INTERACTIF. Ile-de-France : votre bled, c’est quoi son blaze ?

De nombreuses villes de banlieue parisienne jouissent d’un surnom aux origines parfois mystérieuses. Popularisés par le rap, propagés sur Internet, de nouveaux sobriquets viennent s’ajouter aux plus anciens.

 
 

    «Moi je suis de Boboche mais je vis sur Paname. Et oit ?» « J'habite au KB mais j'ai grandi à Gégenne.» Vous n'avez rien compris ? On vous fait la traduction : le premier locuteur vient de Bobigny (Seine-Saint-Denis) mais habite à Paris, le second vit au Kremlin-Bicêtre (Val-de-Marne) mais est originaire de Gennevilliers (Hauts-de-Seine). Voici quelques exemples de surnoms dont sont affublées de nombreuses villes d'Ile-de-France — nous avons recensé quelque 150 communes à être ainsi dotées d'un sobriquet.

    Certains sont anciens et bien connus, à l'instar de «Paname», vieux d'un siècle et chanté par Léo Ferré, Renaud ou Booba. Mais beaucoup d'autres sont plus récents, façonnés dans les cours de récréations ou les halls d'immeubles, popularisés par le rap et affichés fièrement par des cohortes d'ados sur leurs blogs et les réseaux sociaux. D'aucuns témoignent d'une inventivité débordante.

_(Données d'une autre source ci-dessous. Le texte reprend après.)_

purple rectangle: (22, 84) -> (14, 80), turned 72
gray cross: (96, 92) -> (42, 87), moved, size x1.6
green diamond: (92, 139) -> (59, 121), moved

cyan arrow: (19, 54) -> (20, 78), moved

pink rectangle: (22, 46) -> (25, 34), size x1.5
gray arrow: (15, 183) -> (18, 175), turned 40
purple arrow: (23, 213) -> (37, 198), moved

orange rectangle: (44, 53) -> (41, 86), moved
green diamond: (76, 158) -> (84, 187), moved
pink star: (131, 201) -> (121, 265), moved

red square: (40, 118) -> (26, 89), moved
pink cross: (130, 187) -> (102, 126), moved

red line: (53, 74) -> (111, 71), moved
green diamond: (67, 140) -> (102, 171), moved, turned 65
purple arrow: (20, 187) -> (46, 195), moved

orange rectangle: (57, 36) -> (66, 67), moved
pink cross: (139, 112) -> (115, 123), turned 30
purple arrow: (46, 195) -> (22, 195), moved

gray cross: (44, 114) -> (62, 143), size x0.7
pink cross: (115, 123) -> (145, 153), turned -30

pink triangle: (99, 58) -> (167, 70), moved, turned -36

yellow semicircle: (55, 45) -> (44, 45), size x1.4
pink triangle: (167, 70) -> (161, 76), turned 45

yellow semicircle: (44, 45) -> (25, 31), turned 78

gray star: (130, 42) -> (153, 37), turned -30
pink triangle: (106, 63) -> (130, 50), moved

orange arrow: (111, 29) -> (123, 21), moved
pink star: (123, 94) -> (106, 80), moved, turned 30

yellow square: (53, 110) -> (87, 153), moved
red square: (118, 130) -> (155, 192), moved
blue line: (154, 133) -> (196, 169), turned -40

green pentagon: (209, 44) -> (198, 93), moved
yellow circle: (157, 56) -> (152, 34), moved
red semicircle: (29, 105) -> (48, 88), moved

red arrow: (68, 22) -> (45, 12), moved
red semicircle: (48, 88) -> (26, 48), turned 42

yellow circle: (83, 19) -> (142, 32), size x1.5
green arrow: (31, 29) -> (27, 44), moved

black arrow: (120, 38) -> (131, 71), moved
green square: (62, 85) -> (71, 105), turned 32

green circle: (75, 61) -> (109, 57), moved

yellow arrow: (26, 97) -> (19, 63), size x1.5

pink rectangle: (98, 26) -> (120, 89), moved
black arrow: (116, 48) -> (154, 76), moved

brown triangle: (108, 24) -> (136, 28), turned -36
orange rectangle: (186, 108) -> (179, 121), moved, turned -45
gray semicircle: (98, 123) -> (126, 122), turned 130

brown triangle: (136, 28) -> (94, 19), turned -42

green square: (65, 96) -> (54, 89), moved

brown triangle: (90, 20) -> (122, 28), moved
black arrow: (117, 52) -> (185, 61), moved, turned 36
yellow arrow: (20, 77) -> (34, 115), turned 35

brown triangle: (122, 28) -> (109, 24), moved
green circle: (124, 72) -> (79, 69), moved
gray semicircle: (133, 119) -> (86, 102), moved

    «Ce qui me frappe, c'est que les argotiers exploitent absolument tous les moyens pour forger de nouveaux mots, s'enthousiasme le linguiste Alain Rey face à ces surnoms. Ca montre que la morphologie du français est très vivante.» Et le lexicographe d'apporter son expertise sur la formation de ces nouveaux surnoms. «Gégenne ou Boboche, c'est ce qu'on appelle la réduplication, explique-t-il. Ca consiste à prendre une syllabe du mot dont on répète le son. C'est un procédé très fréquent dans la langue enfantine.»

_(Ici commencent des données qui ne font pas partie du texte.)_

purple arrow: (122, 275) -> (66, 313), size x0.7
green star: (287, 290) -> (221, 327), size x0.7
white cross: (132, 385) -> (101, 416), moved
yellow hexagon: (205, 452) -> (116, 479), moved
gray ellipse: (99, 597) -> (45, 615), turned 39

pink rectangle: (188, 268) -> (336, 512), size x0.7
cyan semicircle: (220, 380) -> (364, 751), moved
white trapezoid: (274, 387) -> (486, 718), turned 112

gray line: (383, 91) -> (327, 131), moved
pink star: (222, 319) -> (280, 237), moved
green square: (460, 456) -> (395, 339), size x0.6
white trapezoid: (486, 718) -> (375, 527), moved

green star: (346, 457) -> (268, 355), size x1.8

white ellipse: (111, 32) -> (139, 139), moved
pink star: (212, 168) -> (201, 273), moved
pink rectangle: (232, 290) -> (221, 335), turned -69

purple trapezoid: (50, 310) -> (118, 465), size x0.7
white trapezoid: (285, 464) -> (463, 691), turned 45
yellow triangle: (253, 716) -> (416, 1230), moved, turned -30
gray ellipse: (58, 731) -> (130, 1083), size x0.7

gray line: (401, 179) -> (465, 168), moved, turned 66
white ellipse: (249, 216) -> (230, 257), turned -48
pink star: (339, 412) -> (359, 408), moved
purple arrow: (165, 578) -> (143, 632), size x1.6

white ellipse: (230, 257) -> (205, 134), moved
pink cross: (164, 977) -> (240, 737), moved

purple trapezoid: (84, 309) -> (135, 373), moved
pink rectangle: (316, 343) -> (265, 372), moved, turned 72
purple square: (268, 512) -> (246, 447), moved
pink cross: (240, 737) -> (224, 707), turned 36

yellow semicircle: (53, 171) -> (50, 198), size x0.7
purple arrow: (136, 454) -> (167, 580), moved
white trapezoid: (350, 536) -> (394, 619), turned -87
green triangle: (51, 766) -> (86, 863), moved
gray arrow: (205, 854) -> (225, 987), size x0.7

    Acronymes, resuffixation et calembours

    Modifier le dernier élément de certains noms, comme «Brétoche» pour Brétigny (Essonne), c'est de la resuffixation. « Les fins en -oche, c'est un classique, note Alain Rey. Morlingue pour Morangis (Essonne), c'est plus intéressant car ça coïncide avec un vieux mot d'argot : un morlingue, c'est un porte-feuille.» Le linguiste s'amuse aussi des «surnoms alphanumériques», comme «Ple6» pour le Plessis-Robinson (Hauts-de-Seine) ou «30Blay» pour Tremblay (Seine-Saint-Denis). «C'est un procédé moderne mais je compare ça aux rébus du XVIe siècle», sourit Alain Rey.

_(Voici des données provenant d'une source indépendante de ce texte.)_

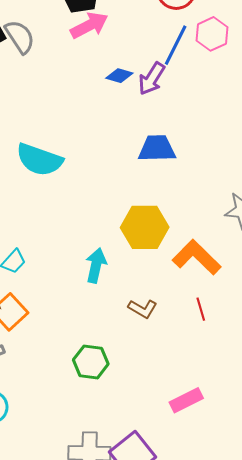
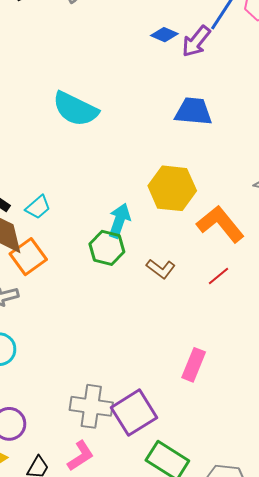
red line: (201, 309) -> (218, 276), turned 60
green hexagon: (91, 362) -> (107, 248), moved
pink rectangle: (186, 400) -> (194, 365), turned -48

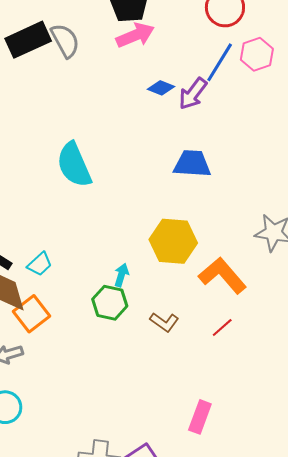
cyan semicircle: (75, 109) -> (74, 165), turned 42
cyan arrow: (119, 221) -> (121, 275), size x0.7

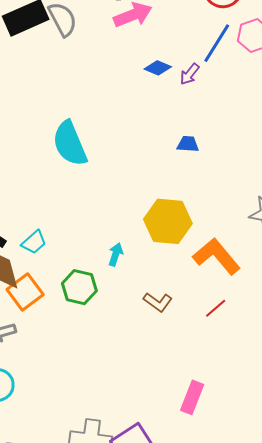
purple arrow: (193, 94) -> (190, 74), size x0.7
blue trapezoid: (192, 164) -> (188, 144), size x0.6
green hexagon: (110, 303) -> (79, 287), moved

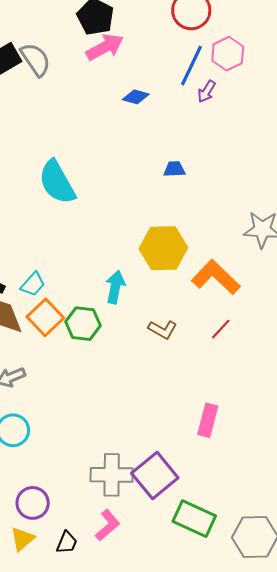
purple arrow: (190, 74) -> (207, 91), moved
cyan arrow: (116, 254) -> (115, 287), size x1.4
orange square: (25, 292) -> (45, 317), moved

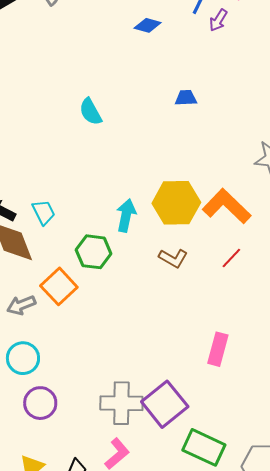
cyan semicircle: (57, 182) -> (91, 112), moved, size x0.6
yellow hexagon: (163, 248) -> (176, 203), moved
cyan trapezoid: (33, 284) -> (44, 212), turned -68
orange square: (45, 317) -> (59, 286), moved
purple circle: (33, 503) -> (40, 403), moved

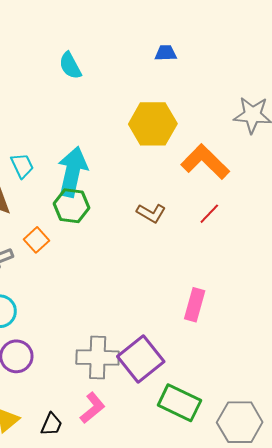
yellow hexagon: (176, 203) -> (153, 124), moved
cyan arrow: (126, 215) -> (73, 172), moved, size x1.5
orange square: (59, 286) -> (37, 240), size x0.7

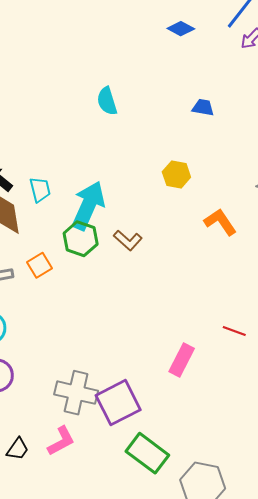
yellow hexagon: (153, 124) -> (176, 174), size x0.6
orange L-shape: (205, 162) -> (220, 222), size x0.7
brown L-shape: (151, 213) -> (128, 240), moved
red line: (209, 214) -> (234, 331), moved, turned 55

    Bien évidemment, le verlan n'est pas en reste, avec par exemple «Teil-Cré» pour Créteil (Val-de-Marne). Mais «il est un peu essoufflé le verlan : ça devient des mots familiers comme les autres», relève Alain Rey. Le linguiste n'est guère plus amène avec les acronymes («VLG» pour Villeneuve-la-Garenne (Hauts-de-Seine), «procédé d'une banalité monstrueuse».

    Et puis, il y a les surnoms les plus fantaisistes. D'abord ceux qui jouent sur le contraste entre une banlieue parfois morose et une Californie fantasmée par le cinéma ou les clips : Orly (Val-de-Marne) devient «Orlywood», Longjumeau (Essonne) «Longbeach». «Ce sont des mots-valise interlinguistiques, diagnostique Alain Rey. C'est de la pure rigolade.» Enfin, il y a de purs calembours : «Blankok» pour Le Blanc-Mesnil (Seine-Saint-Denis), en référence à Bangkok (Thaïlande) ou «Ram-Teillebou» pour Rambouillet (Yvelines) («teillebou» pour bouteille en verlan).